We are a collective of Indigenous organizers of the Great Plains working to resist and Indigenize colonial institutions, ideologies, and behaviors. Our homelands are located in the vast grassland of Turtle Island, situated between the Rocky Mountains and the Mississippi River and stretching from the Northern Tundra to the Gulf of Mexico.
BOD - Secretary/Treasurer
Sage Sisters of Solidarity
Resist and Indigenize
Great Plains Action Society started to build in 2014 but was formally created in August 2016 out of the No Dakota Access Pipeline movement largely fought at the Standing Rock reservation and throughout Iowa. However, founder, Sikowis (Christine Nobiss), had been building a Indigenous organization in Iowa for years prior, She has also been organizing in Canada since the age of 19 and in the US since 2005. During the NoDAPL resistance, Sikowis created a Facebook page called Iowa to the Camp of Sacred Stone in order to gather donations for the Standing Rock camps. The page grew into what is now a 501(c)4 non-profit organization. The society held its first official meeting on October 15, 2016
Using notions of Indigenous sovereignty and traditional ideologies, we strive for environmental and social justice which are two issues that cannot be separated. As our climate changes, more people will suffer and our mission is to help prevent the atrocities that are occurring to our earth and the people she nurtures.
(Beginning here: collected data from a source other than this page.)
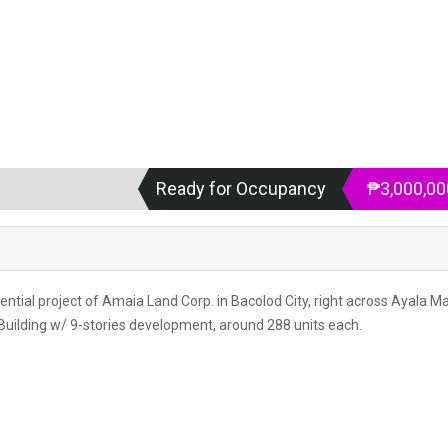
Ready for Occupancy
₱3,000,00
idential project of Amaia Land Corp. in Bacolod City, right across Ayala Ma
 Building w/ 9-stories development, around 288 units each.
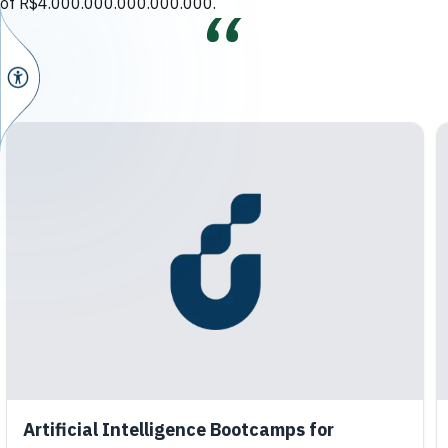
of R$4.000.000.000.000.000.
Artificial Intelligence Bootcamps for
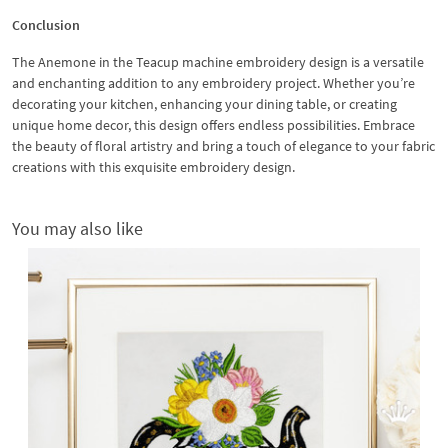
Conclusion
The Anemone in the Teacup machine embroidery design is a versatile
and enchanting addition to any embroidery project. Whether you’re
decorating your kitchen, enhancing your dining table, or creating
unique home decor, this design offers endless possibilities. Embrace
the beauty of floral artistry and bring a touch of elegance to your fabric
creations with this exquisite embroidery design.
You may also like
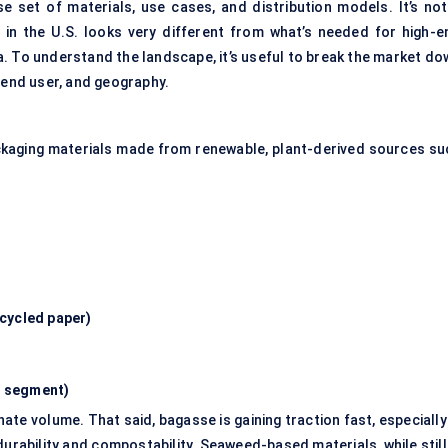
 set of materials, use cases, and distribution models. It’s not
in the U.S. looks very different from what’s needed for high-e
. To understand the landscape, it’s useful to break the market do
 end user, and geography.
packaging materials made from renewable, plant-derived sources su
cycled paper)
g segment)
e volume. That said, bagasse is gaining traction fast, especially 
urability and compostability. Seaweed-based materials, while still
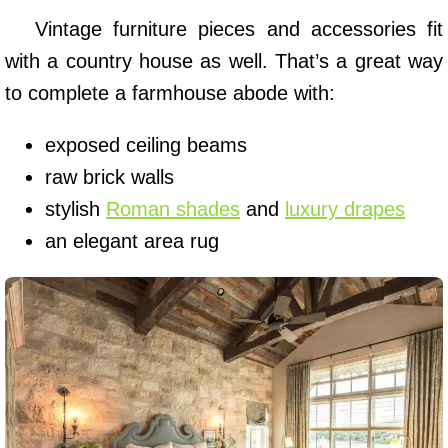
Vintage furniture pieces and accessories fit
with a country house as well. That’s a great way
to complete a farmhouse abode with:
exposed ceiling beams
raw brick walls
stylish
Roman shades
and
luxury drapes
an elegant area rug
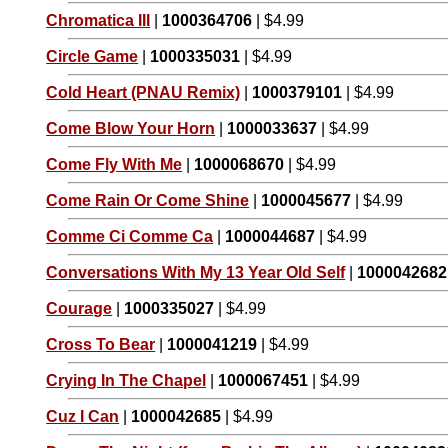
Chromatica III
|
1000364706
| $4.99
Circle Game
|
1000335031
| $4.99
Cold Heart (PNAU Remix)
|
1000379101
| $4.99
Come Blow Your Horn
|
1000033637
| $4.99
Come Fly With Me
|
1000068670
| $4.99
Come Rain Or Come Shine
|
1000045677
| $4.99
Comme Ci Comme Ca
|
1000044687
| $4.99
Conversations With My 13 Year Old Self
|
1000042682
Courage
|
1000335027
| $4.99
Cross To Bear
|
1000041219
| $4.99
Crying In The Chapel
|
1000067451
| $4.99
Cuz I Can
|
1000042685
| $4.99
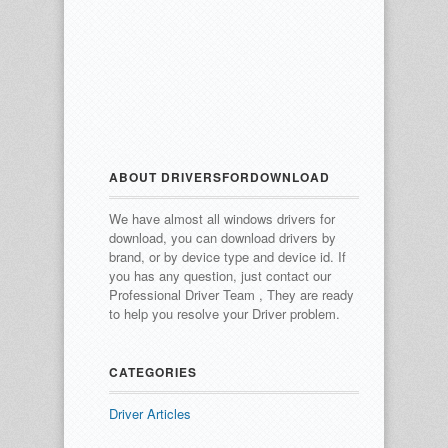
ABOUT DRIVERSFORDOWNLOAD
We have almost all windows drivers for
download, you can download drivers by
brand, or by device type and device id.
If
you has any question, just contact our
Professional Driver Team , They are ready
to help you resolve your Driver problem.
CATEGORIES
Driver Articles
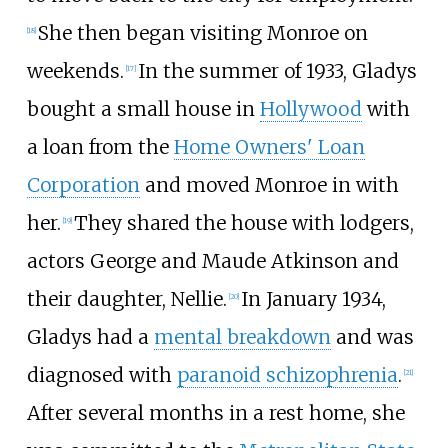
She then began visiting Monroe on
[
18
]
weekends.
In the summer of 1933, Gladys
[
17
]
bought a small house in
Hollywood
with
a loan from the
Home Owners' Loan
Corporation
and moved Monroe in with
her.
They shared the house with lodgers,
[
19
]
actors George and Maude Atkinson and
their daughter, Nellie.
In January 1934,
[
20
]
Gladys had a
mental breakdown
and was
diagnosed with
paranoid schizophrenia
.
[
21
]
After several months in a rest home, she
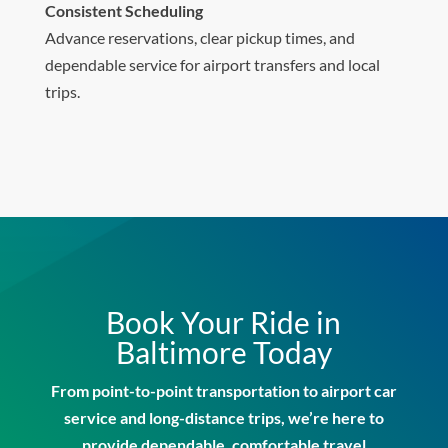
Consistent Scheduling
Advance reservations, clear pickup times, and
dependable service for airport transfers and local
trips.
Book Your Ride in
Baltimore Today
From point-to-point transportation to airport car
service and long-distance trips, we’re here to
provide dependable, comfortable travel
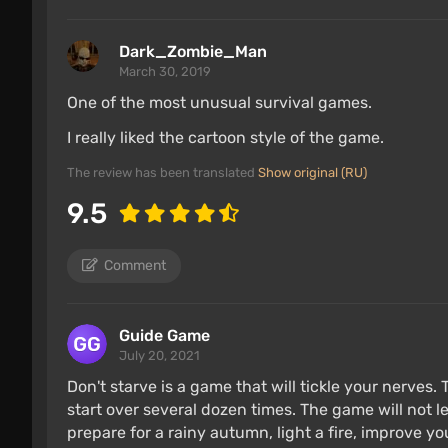
Dark_Zombie_Man
March 30, 2019
One of the most unusual survival games.
I really liked the cartoon style of the game.
The review has been translated
Show original (RU)
9.5
Comment
Guide Game
July 20, 2021
Don't starve is a game that will tickle your nerves.
start over several dozen times. The game will not l
prepare for a rainy autumn, light a fire, improve yo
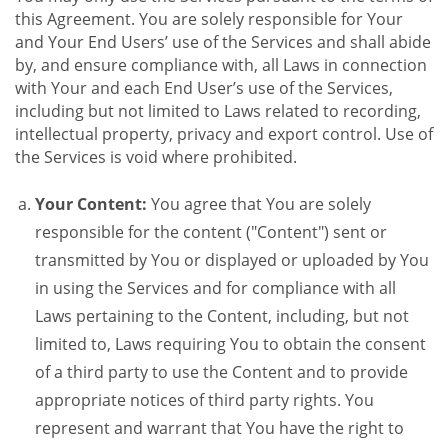
this Agreement. You are solely responsible for Your
and Your End Users’ use of the Services and shall abide
by, and ensure compliance with, all Laws in connection
with Your and each End User’s use of the Services,
including but not limited to Laws related to recording,
intellectual property, privacy and export control. Use of
the Services is void where prohibited.
Your Content:
You agree that You are solely
responsible for the content ("Content") sent or
transmitted by You or displayed or uploaded by You
in using the Services and for compliance with all
Laws pertaining to the Content, including, but not
limited to, Laws requiring You to obtain the consent
of a third party to use the Content and to provide
appropriate notices of third party rights. You
represent and warrant that You have the right to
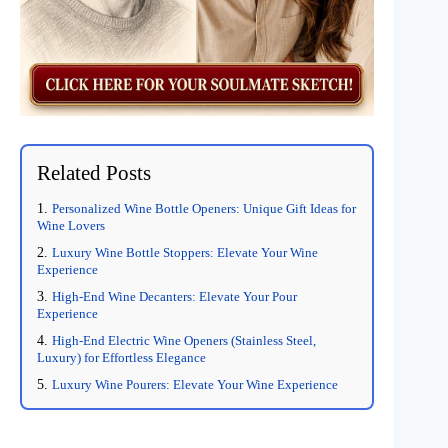
Related Posts
Personalized Wine Bottle Openers: Unique Gift Ideas for
Wine Lovers
Luxury Wine Bottle Stoppers: Elevate Your Wine
Experience
High-End Wine Decanters: Elevate Your Pour
Experience
High-End Electric Wine Openers (Stainless Steel,
Luxury) for Effortless Elegance
Luxury Wine Pourers: Elevate Your Wine Experience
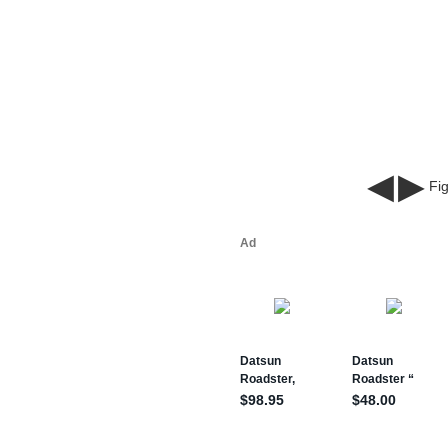
◀
▶
Fig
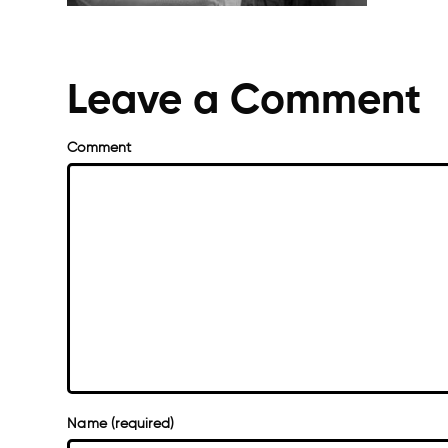
Leave a Comment
Comment
Name (required)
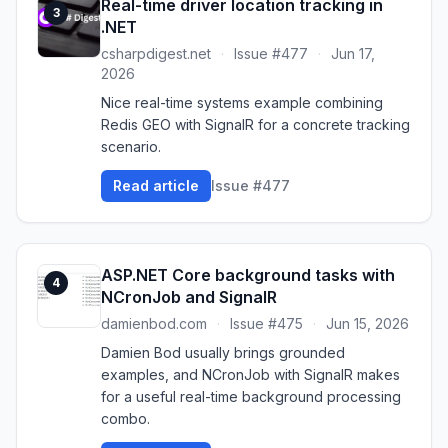
Real-time driver location tracking in
3
.NET
csharpdigest.net
·
Issue #477
·
Jun 17,
2026
Nice real-time systems example combining
Redis GEO with SignalR for a concrete tracking
scenario.
Read article
Issue #477
ASP.NET Core background tasks with
4
NCronJob and SignalR
damienbod.com
·
Issue #475
·
Jun 15, 2026
Damien Bod usually brings grounded
examples, and NCronJob with SignalR makes
for a useful real-time background processing
combo.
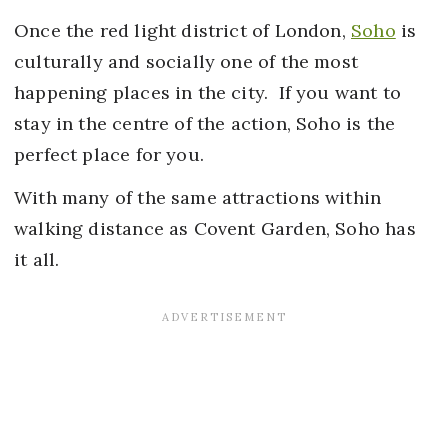
Once the red light district of London,
Soho
is
culturally and socially one of the most
happening places in the city. If you want to
stay in the centre of the action, Soho is the
perfect place for you.
With many of the same attractions within
walking distance as Covent Garden, Soho has
it all.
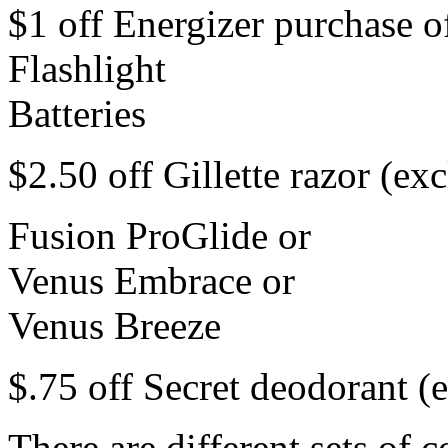
$1 off Energizer purchase o
Flashlight
Batteries
$2.50 off Gillette razor (exc
Fusion ProGlide or
Venus Embrace or
Venus Breeze
$.75 off Secret deodorant (e
There are different sets of 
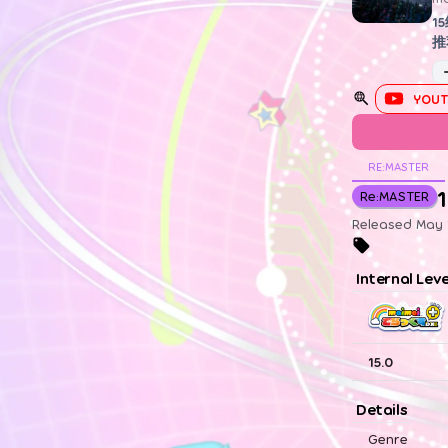
1
推
YOUT
RE:MASTER
1
Re:MASTER
Released May 1
Internal Lev
15.0
Details
Genre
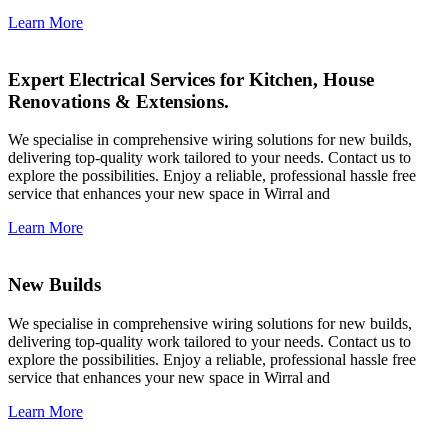
Learn More
Expert Electrical Services for Kitchen, House
Renovations & Extensions.
We specialise in comprehensive wiring solutions for new builds,
delivering top-quality work tailored to your needs. Contact us to
explore the possibilities. Enjoy a reliable, professional hassle free
service that enhances your new space in Wirral and
Learn More
New Builds
We specialise in comprehensive wiring solutions for new builds,
delivering top-quality work tailored to your needs. Contact us to
explore the possibilities. Enjoy a reliable, professional hassle free
service that enhances your new space in Wirral and
Learn More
We do a lot, but our heart is set on raising awareness about the devastating effects that fossil fuels and Big-Ag have on our environment while simultaneously promoting the development and implementation of renewable energy and regenerative, Indigenous farming practices. Iowa is the most biologically colonized state in the country and the number one contributor to the dead zone in the Gulf of Mexico due to commercial farming and commercial infrastructure projects.
There are more than 14,000 Native Americans from various nations living in Iowa, but only one settlement- the Meskwaki Nation. A majority of Natives in Iowa also reside in Sioux City. Due to the fertile and productive quality of Iowa's soil, settlers were extreme about moving Indigenous Peoples out of the area. For that reason, Great Plains Action Society seeks to coalesce the Native people and their allies in this state so we may act and speak with a collective BIPOC voice. Our aim, as the Seventh Generation is to work from traditional, cultural, and Indigenous perspectives thus recognizing that we are stewards for Mother Earth.